Think back to the last few times you tried to get information or carry out transactions on commercial websites, if the memory is not too painful. The majority of users - even proficient IT users - experience failure constantly. There is no way to monitor functional or usability failure in production, and therefore no way to measure its cost - but I believe it is immense. A large proportion of current web applications, even those operated by major organizations, are unfit for purpose because intended change to them is not properly documented and therefore not adequately tested.
So, is it realistic to expect complete requirements? For some software products arguably yes. But for web applications, unfortunately not. Nobody can specify a site, or an addition to an existing site, in sufficient detail, in advance - no person or group is that clever. The design aspects of the requirements will emerge from the development, as understanding of complex functionality, data, and in particular how to make navigation and data entry intuitive, grows. For web (and some other modern development environments) that’s the only sensible way for designers and developers to work.
Trying to guess at designs in advance is futile and damaging.

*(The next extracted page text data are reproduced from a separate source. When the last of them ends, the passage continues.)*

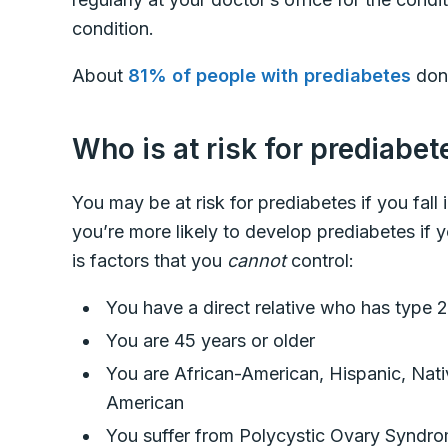
condition.
About
81% of people with prediabetes
don’
Who is at risk for prediabe
You may be at risk for prediabetes if you fall
you’re more likely to develop prediabetes if you
is factors that you
cannot
control:
You have a direct relative who has type 2
You are 45 years or older
You are African-American, Hispanic, Nativ
American
You suffer from Polycystic Ovary Synd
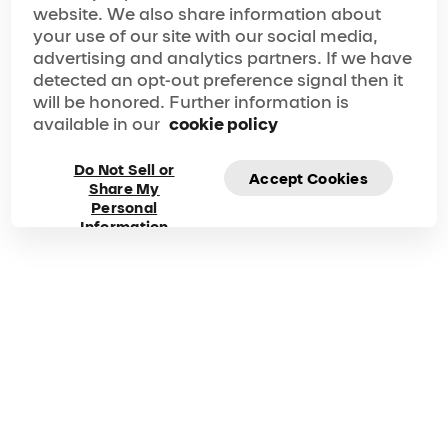
website. We also share information about
your show experience seamless, memorable and
nothing short of perfect.
your use of our site with our social media,
Frequently asked
advertising and analytics partners. If we have
detected an opt-out preference signal then it
questions about
will be honored. Further information is
available in our
cookie policy
Alegría
Do Not Sell or
Accept Cookies
Share My
Got questions? Explore our FAQ for quick answers to
Personal
your questions!
Information
Duration
Phone
125 Mins
1 877-924-7783
00-800-1-548-0000
How do I buy tickets for
Alegría
?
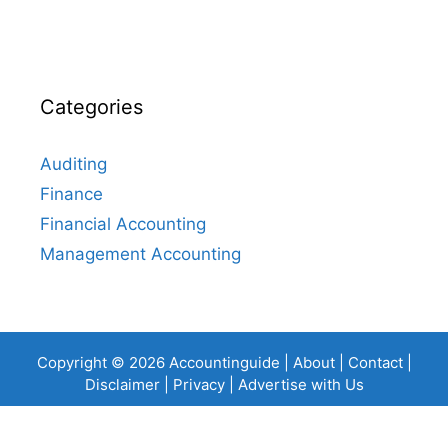
Categories
Auditing
Finance
Financial Accounting
Management Accounting
Copyright © 2026 Accountinguide |
About
|
Contact
|
Disclaimer
|
Privacy
|
Advertise with Us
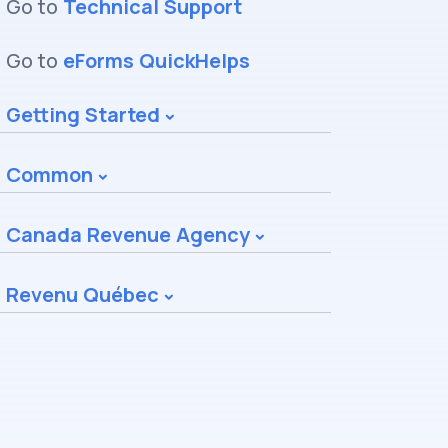
Go to
Technical Support
Go to
eForms QuickHelps
Getting Started
Common
Canada Revenue Agency
Revenu Québec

Mocked-up pictures of screens can help business and developers envisage things approximately but have no value as a basis for early test design: they don’t contain nearly enough information and are open to multiple interpretations. Worse, they are invalid; the real product will begin to deviate from them the moment actual design work begins. Web requirements should be written, never pictorial. If a document contains a picture of the product it describes, it’s a design, not requirements, and of no use for VELT. Anyone tasked with capturing requirements should be capable of expressing them in writing. If not, they probably don’t really know what the requirements are.
The kind of requirements written by business analysts are usually closer in form to what testers need. They should describe what the application or change should enable the different user groups to do, and the business procedures and rules that enable test analysis to derive expected outputs. But they don’t address other fundamental properties which are crucial to the business success of a public-facing website - the characteristics site should and should not possess, especially (but not only) in its presentational layer and user interface. That causes shortcomings, inconsistencies and deviations from prevailing standards to be noticed during or after functional test execution, leading to uncontrolled, untested, very risky change too late in the delivery process which is the main cause of rotten websites going into production.

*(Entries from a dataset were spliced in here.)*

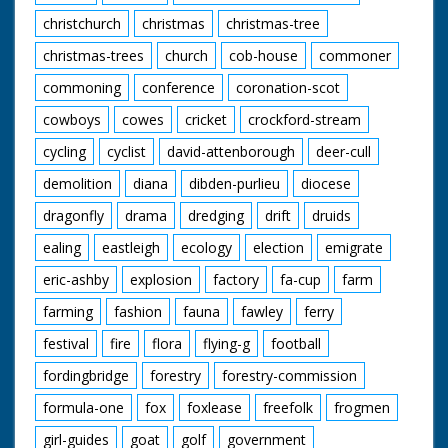
christchurch
christmas
christmas-tree
christmas-trees
church
cob-house
commoner
commoning
conference
coronation-scot
cowboys
cowes
cricket
crockford-stream
cycling
cyclist
david-attenborough
deer-cull
demolition
diana
dibden-purlieu
diocese
dragonfly
drama
dredging
drift
druids
ealing
eastleigh
ecology
election
emigrate
eric-ashby
explosion
factory
fa-cup
farm
farming
fashion
fauna
fawley
ferry
festival
fire
flora
flying-g
football
fordingbridge
forestry
forestry-commission
formula-one
fox
foxlease
freefolk
frogmen
girl-guides
goat
golf
government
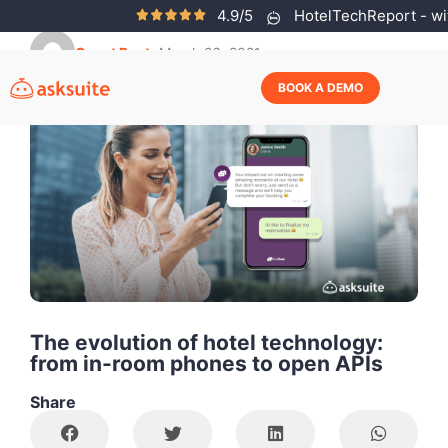
4.9/5
HotelTechReport - wit
Guest Post
March 26, 2021
BOOK A DEMO
The evolution of hotel technology:
from in-room phones to open APIs
Share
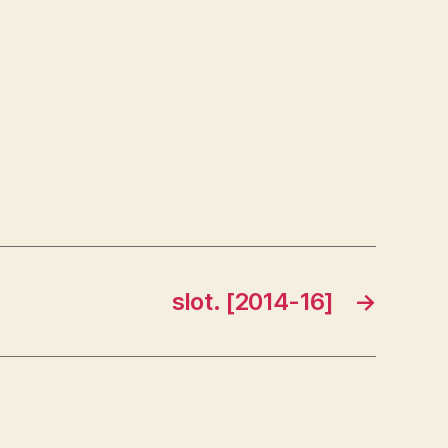
slot. [2014-16]
→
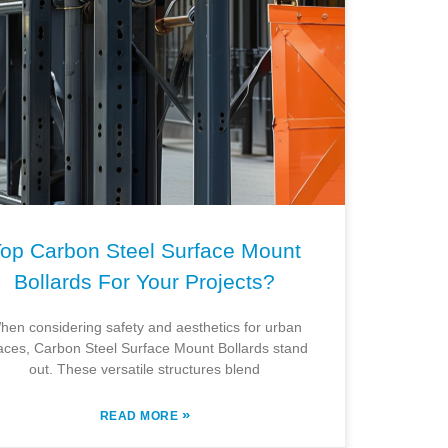
op Carbon Steel Surface Mount
Bollards For Your Projects?
hen considering safety and aesthetics for urban
aces, Carbon Steel Surface Mount Bollards stand
out. These versatile structures blend
»
READ MORE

So working within these limitations and being realistic, how can testers get all the important aspects of the site on the test path? The answer is to document them ourselves as part of the test design activity. Most of the design decisions affecting the new functions will already be known to us, or easily predictable. When that is not the case, we can write them generically; specific information can be added when available and if necessary.
The deliverable from this activity can be called “test objectives”. They define what testing will aim to achieve, and can also act as the “title” of a test script or other testing activity during test planning, making traceability and prioritization easier.
More importantly, in the process of creating the test objectives we review the business and other requirements that are available, detecting defects. By considering those requirements systematically with reference to the fundamental functions of any public-facing website [see panel], we add related test objectives which would otherwise be omitted.
The review component of this activity can be made more powerful by enforcing a rule: that test objectives must be achievable. This means absolute language such as “to prove”, “always”, “never” etc cannot be used, because testing cannot show that something will always, or never, happen. Taking care with the wording in this way often reveals ambiguity in the requirements and raises useful and important questions needing clarification. So creating test objectives can detect not only errors of omission in requirements, but other potentially severe defects too, earlier than they can be detected by test design.
Once we have our best effort at what we consider to be a complete and theoretically (not practically - that will be decided during prioritization and later, estimation) achievable set of test objectives for the new functionality, we can use them as a basis for creating and detailing test cases, which should reveal if anything important is still missing.